Saved data entries:
========================================

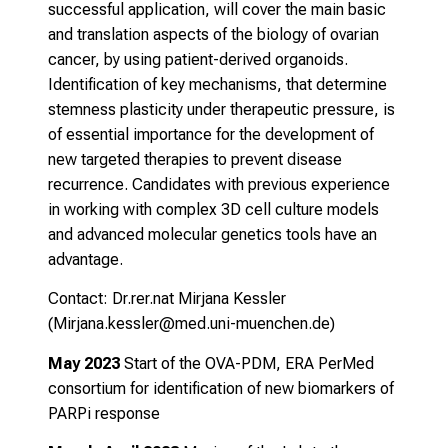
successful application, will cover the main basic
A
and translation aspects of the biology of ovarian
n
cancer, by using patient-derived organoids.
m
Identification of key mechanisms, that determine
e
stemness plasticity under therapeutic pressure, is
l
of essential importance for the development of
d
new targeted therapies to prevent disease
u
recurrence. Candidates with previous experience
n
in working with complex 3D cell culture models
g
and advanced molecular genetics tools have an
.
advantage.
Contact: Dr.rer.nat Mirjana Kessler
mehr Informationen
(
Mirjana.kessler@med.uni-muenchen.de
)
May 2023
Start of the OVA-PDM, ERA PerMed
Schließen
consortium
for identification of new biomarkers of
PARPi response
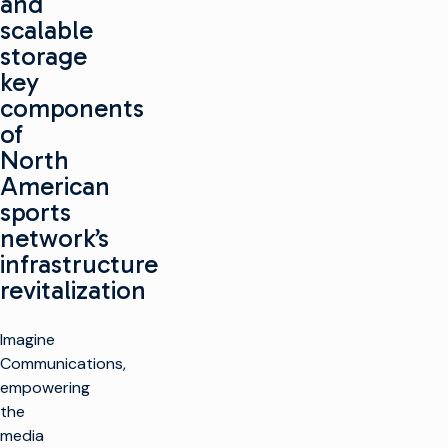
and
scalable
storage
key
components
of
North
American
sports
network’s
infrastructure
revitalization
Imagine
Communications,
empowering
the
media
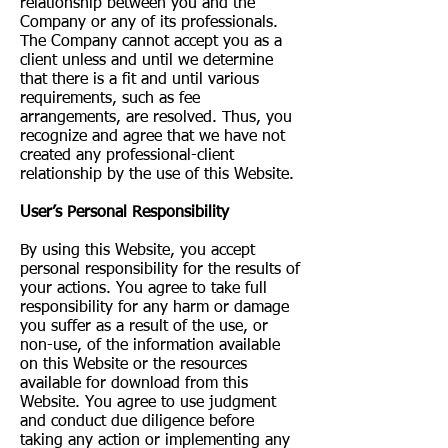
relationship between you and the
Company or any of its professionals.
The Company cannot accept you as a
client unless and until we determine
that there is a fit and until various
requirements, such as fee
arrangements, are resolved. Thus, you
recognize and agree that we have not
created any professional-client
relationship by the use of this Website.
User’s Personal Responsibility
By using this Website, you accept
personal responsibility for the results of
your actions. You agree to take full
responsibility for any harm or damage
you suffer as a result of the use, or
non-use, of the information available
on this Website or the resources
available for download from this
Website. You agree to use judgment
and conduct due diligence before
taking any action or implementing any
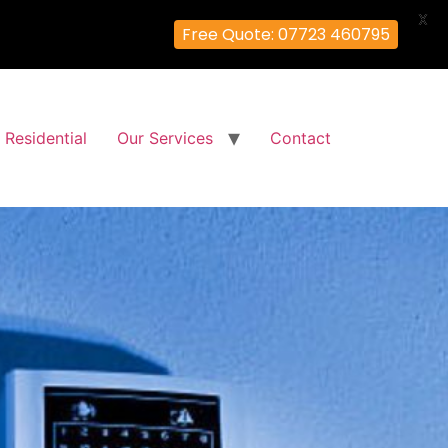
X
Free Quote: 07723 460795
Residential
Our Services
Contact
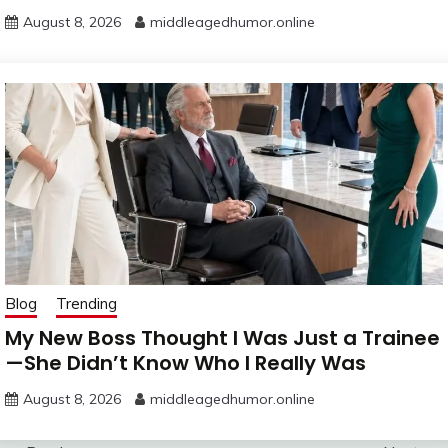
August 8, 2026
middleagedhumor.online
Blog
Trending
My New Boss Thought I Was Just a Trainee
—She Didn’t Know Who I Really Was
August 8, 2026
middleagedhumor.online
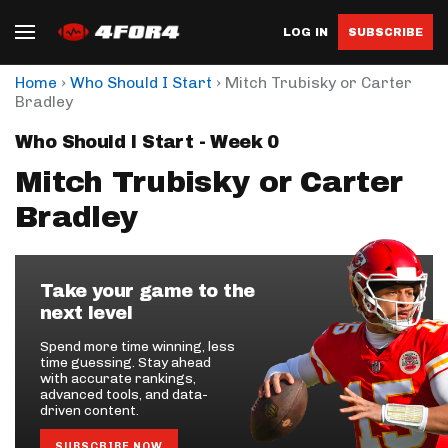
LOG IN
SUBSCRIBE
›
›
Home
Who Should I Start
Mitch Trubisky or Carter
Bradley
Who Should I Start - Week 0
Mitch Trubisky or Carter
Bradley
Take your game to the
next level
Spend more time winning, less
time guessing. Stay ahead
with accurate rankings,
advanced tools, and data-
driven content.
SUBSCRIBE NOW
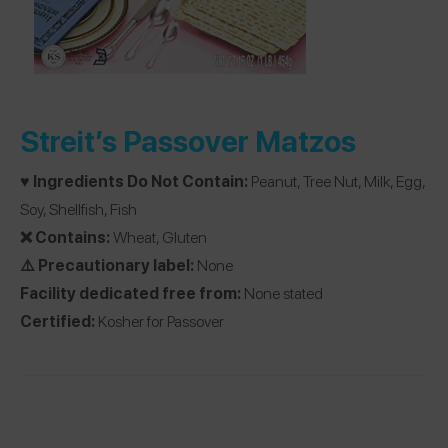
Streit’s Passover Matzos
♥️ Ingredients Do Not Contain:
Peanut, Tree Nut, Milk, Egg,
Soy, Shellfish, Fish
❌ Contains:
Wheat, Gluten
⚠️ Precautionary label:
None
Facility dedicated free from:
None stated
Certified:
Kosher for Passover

========================================

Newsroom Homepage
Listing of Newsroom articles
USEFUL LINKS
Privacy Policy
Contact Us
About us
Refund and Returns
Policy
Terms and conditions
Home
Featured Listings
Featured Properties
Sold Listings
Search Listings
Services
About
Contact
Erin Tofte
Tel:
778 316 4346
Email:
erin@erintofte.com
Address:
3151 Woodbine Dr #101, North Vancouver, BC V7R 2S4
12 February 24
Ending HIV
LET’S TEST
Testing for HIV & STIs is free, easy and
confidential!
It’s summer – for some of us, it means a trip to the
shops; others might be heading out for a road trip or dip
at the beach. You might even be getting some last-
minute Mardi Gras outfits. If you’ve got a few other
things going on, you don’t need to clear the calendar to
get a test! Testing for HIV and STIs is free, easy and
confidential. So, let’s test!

========================================

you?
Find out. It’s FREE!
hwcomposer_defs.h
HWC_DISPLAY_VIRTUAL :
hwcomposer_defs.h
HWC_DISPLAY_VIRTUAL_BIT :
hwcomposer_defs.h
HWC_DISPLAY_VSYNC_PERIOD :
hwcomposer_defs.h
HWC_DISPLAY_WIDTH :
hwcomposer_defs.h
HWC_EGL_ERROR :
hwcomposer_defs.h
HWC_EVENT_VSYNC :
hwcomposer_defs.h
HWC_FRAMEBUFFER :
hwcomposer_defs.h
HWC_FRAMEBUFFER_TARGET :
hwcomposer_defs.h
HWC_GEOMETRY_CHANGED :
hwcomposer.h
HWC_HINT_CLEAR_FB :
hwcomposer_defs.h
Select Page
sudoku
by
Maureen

========================================

Exercise requirements: Gather from the entries above all lines that include the string "easy".

Answer area:
Testing for HIV & STIs is free, easy and
get a test! Testing for HIV and STIs is free, easy and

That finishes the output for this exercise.